# ION/Element monitor help



## Sayen (Dec 11, 2009)

I know I should head to the ETC forums, but I can't find my login.

Two monitors, only a few months old.

While running our Element, we lost use of one monitor. It still powers up, but says it isn't receiving signal. From the shell I can select both monitor, but Identify doesn't show the second unit, when I swap the cables the monitor won't come on. I figured it was a bad monitor.

Tonight I finally upgraded the ION to 1.8 software, and promptly lost the other monitor, exact same symptoms. I'm wondering if there's a command somewhere I missed, or a setup change...anyone know? Seems highly unlikely to randomly have two monitors fail during normal operation.


----------



## avkid (Dec 12, 2009)

Sounds like a graphics card problem.

(possibly corrupted or deleted drivers?)


----------



## icewolf08 (Dec 12, 2009)

Have you tried connecting the displays to a known working computer? Have you tried connecting a known working display to the console?


----------



## bdkdesigns (Dec 12, 2009)

Sounds like you have the same issues that we have, are your monitors made by Planar? (I'm not sure if I'm spelling that right)

If so, the issue resides in the fact that both the consoles and those monitors are both auto sensing and neither are taking control. They are they only brand that I am aware of that has issues.

To fix it, remove the DVI cable from the splitter, and then unplug the power from the monitor. Wait a few seconds and then plug the DVI back into the console. After that, plug the power back in and reassign the monitor in the shell like you mentioned before. You should be golden at this point!


----------



## starksk (Dec 12, 2009)

Sayen,

I am sorry to hear that you are having problems with your monitors. I would recommend first, that you make sure that your monitors have a native resolution of at least 1280x1024 and that both monitors have the same resolution.

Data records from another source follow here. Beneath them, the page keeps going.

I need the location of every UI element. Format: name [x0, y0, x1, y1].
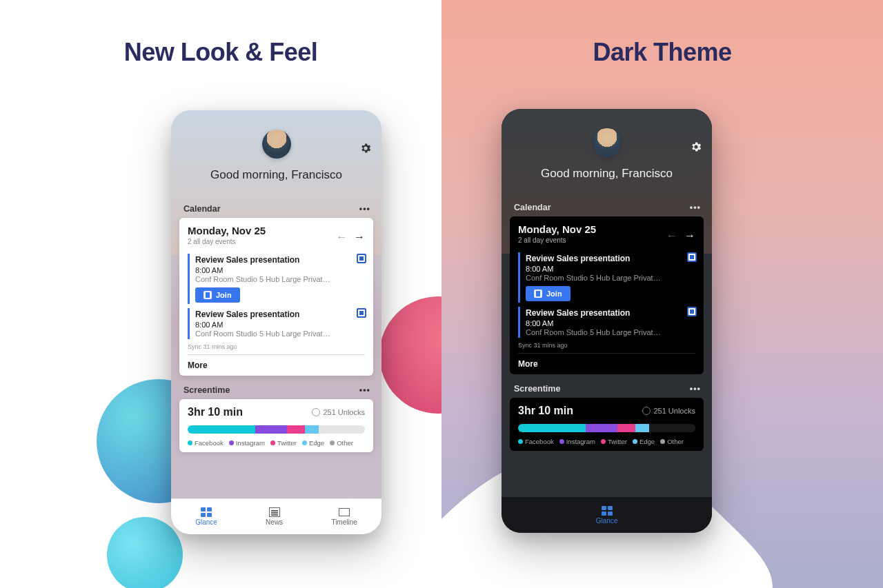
- screentime-overflow-button[interactable]: •••: [690, 384, 701, 394]
- calendar-card: Monday, Nov 25 2 all day events ← → Revi…: [179, 218, 373, 376]
- greeting: Good morning, Francisco: [541, 167, 673, 181]
- legend-item: Edge: [633, 438, 655, 445]
- nav-label: Timeline: [331, 518, 357, 526]
- event-time: 8:00 AM: [195, 266, 365, 274]
- calendar-event[interactable]: Review Sales presentation 8:00 AM Conf R…: [188, 308, 365, 339]
- teams-icon: [534, 290, 542, 298]
- legend-label: Edge: [639, 438, 655, 445]
- calendar-prev-button[interactable]: ←: [336, 231, 347, 243]
- screentime-legend: FacebookInstagramTwitterEdgeOther: [518, 438, 695, 445]
- nav-label: Glance: [596, 517, 618, 525]
- event-location: Conf Room Studio 5 Hub Large Privat…: [526, 274, 677, 282]
- avatar[interactable]: [593, 128, 622, 157]
- teams-icon: [204, 291, 212, 299]
- calendar-more-button[interactable]: More: [188, 354, 365, 370]
- event-title: Review Sales presentation: [195, 310, 365, 319]
- calendar-event[interactable]: Review Sales presentation 8:00 AM Conf R…: [518, 252, 695, 303]
- event-time: 8:00 AM: [195, 321, 365, 329]
- outlook-icon: [357, 254, 366, 263]
- nav-timeline[interactable]: Timeline: [331, 507, 357, 526]
- nav-glance[interactable]: Glance: [195, 507, 217, 526]
- legend-item: Twitter: [270, 439, 297, 447]
- avatar[interactable]: [262, 130, 291, 159]
- screentime-segment: [586, 424, 617, 432]
- calendar-next-button[interactable]: →: [684, 230, 695, 242]
- legend-dot-icon: [270, 440, 275, 445]
- legend-dot-icon: [660, 439, 665, 444]
- calendar-overflow-button[interactable]: •••: [359, 204, 370, 214]
- nav-news[interactable]: News: [266, 507, 283, 526]
- decorative-blob: [107, 517, 183, 588]
- screentime-segment: [635, 424, 650, 432]
- legend-label: Twitter: [277, 439, 297, 447]
- outlook-icon: [357, 308, 366, 318]
- bottom-nav: Glance: [502, 497, 712, 533]
- event-title: Review Sales presentation: [526, 308, 695, 318]
- legend-label: Facebook: [525, 438, 554, 445]
- join-button[interactable]: Join: [526, 286, 571, 301]
- screentime-card: 3hr 10 min 251 Unlocks FacebookInstagram…: [179, 399, 373, 452]
- screentime-overflow-button[interactable]: •••: [359, 385, 370, 395]
- legend-dot-icon: [302, 440, 307, 445]
- event-location: Conf Room Studio 5 Hub Large Privat…: [195, 275, 347, 283]
- screentime-bar: [188, 425, 365, 434]
- legend-label: Other: [667, 438, 684, 445]
- calendar-card: Monday, Nov 25 2 all day events ← → Revi…: [510, 216, 704, 374]
- unlocks-label: 251 Unlocks: [323, 408, 365, 416]
- screentime-card: 3hr 10 min 251 Unlocks FacebookInstagram…: [510, 398, 704, 451]
- settings-button[interactable]: [690, 141, 702, 153]
- legend-label: Edge: [309, 439, 324, 447]
- screentime-segment: [255, 425, 287, 434]
- calendar-section-title: Calendar: [514, 203, 551, 212]
- legend-item: Edge: [302, 439, 324, 447]
- glance-icon: [201, 507, 212, 517]
- join-label: Join: [546, 290, 562, 298]
- calendar-allday: 2 all day events: [518, 236, 596, 244]
- calendar-allday: 2 all day events: [188, 238, 266, 245]
- screentime-segment: [617, 424, 635, 432]
- glance-icon: [602, 506, 613, 516]
- headline-left: New Look & Feel: [0, 38, 442, 67]
- screentime-total: 3hr 10 min: [188, 406, 243, 418]
- calendar-event[interactable]: Review Sales presentation 8:00 AM Conf R…: [188, 254, 365, 304]
- screentime-bar: [518, 424, 695, 432]
- calendar-date: Monday, Nov 25: [518, 223, 596, 235]
- phone-dark: 12:30 Good morning, Francisco Calendar •…: [502, 109, 712, 533]
- legend-label: Other: [337, 439, 353, 447]
- legend-item: Facebook: [188, 439, 224, 447]
- screentime-segment: [188, 425, 255, 434]
- calendar-prev-button[interactable]: ←: [666, 230, 677, 242]
- nav-label: News: [266, 518, 283, 526]
- settings-button[interactable]: [359, 142, 372, 154]
- calendar-more-button[interactable]: More: [518, 353, 695, 369]
- legend-dot-icon: [229, 440, 234, 445]
- legend-item: Other: [660, 438, 684, 445]
- sync-status: Sync 31 mins ago: [518, 342, 695, 349]
- screentime-segment: [287, 425, 305, 434]
- legend-item: Other: [330, 439, 353, 447]
- nav-glance[interactable]: Glance: [596, 506, 618, 525]
- event-time: 8:00 AM: [526, 319, 695, 327]
- news-icon: [269, 507, 280, 517]
- legend-item: Instagram: [559, 438, 595, 445]
- calendar-overflow-button[interactable]: •••: [690, 203, 701, 212]
- headline-right: Dark Theme: [442, 38, 883, 67]
- legend-dot-icon: [633, 439, 637, 444]
- screentime-total: 3hr 10 min: [518, 405, 573, 417]
- calendar-event[interactable]: Review Sales presentation 8:00 AM Conf R…: [518, 307, 695, 338]
- bottom-nav: Glance News Timeline: [171, 498, 381, 534]
- legend-label: Instagram: [236, 439, 265, 447]
- legend-dot-icon: [518, 439, 523, 444]
- legend-label: Instagram: [566, 438, 595, 445]
- legend-dot-icon: [188, 440, 192, 445]
- timeline-icon: [339, 507, 350, 517]
- calendar-next-button[interactable]: →: [354, 231, 365, 243]
- sync-status: Sync 31 mins ago: [188, 343, 365, 350]
- join-button[interactable]: Join: [195, 287, 240, 303]
- legend-label: Facebook: [195, 439, 224, 447]
- legend-item: Twitter: [601, 438, 627, 445]
- screentime-unlocks: 251 Unlocks: [642, 407, 695, 415]
- event-title: Review Sales presentation: [195, 255, 365, 265]
- join-label: Join: [216, 291, 232, 299]
- fingerprint-icon: [312, 408, 320, 416]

Second, I would follow bdkdesigns' advice of making sure that you have both monitors on before powering on the console. When it boots, exit to the shell (or click the countdown timer to abort the launch). In the external monitor arangement screen (on the general tab in settings) make sure both monitors are in the second row labeled as Monitor Arangement and that the top row "available monitors" has two empty boxes. To move a monitor, click the icon to place a green box around it, then click the area you which to place it. Once this is complete, choose apply and then yes to keep the settings. After both monitors are in the bottom row, and you have applied the changes, you should be able to move the mouse to both screens and both screens should show signal.

If you get no signal on the second monitor, I would then follow icewolf08's advice and try testing the monitor and cable with another control source as well as connecting a known working monitor with the console in the same place and reapplying the settings. 

If after the swap, you find that the monitor and cables check out, and the known working monitor does not work with the console, please give us a call at 800-688-4116 for more advanced troubleshooting.


----------



## shiben (Dec 12, 2009)

This happens to ours as well, and the above advice tends to fix it. I have had to try several times, but in the end it works out.


----------



## Sayen (Dec 12, 2009)

I found this - KnowledgeBase: Planar LCD Monitors( PL1700/1700M/1711M/1910M/1911M) with EOS/ION/Element - Electronic Theatre Controls

It was the Planars, and both are working again. 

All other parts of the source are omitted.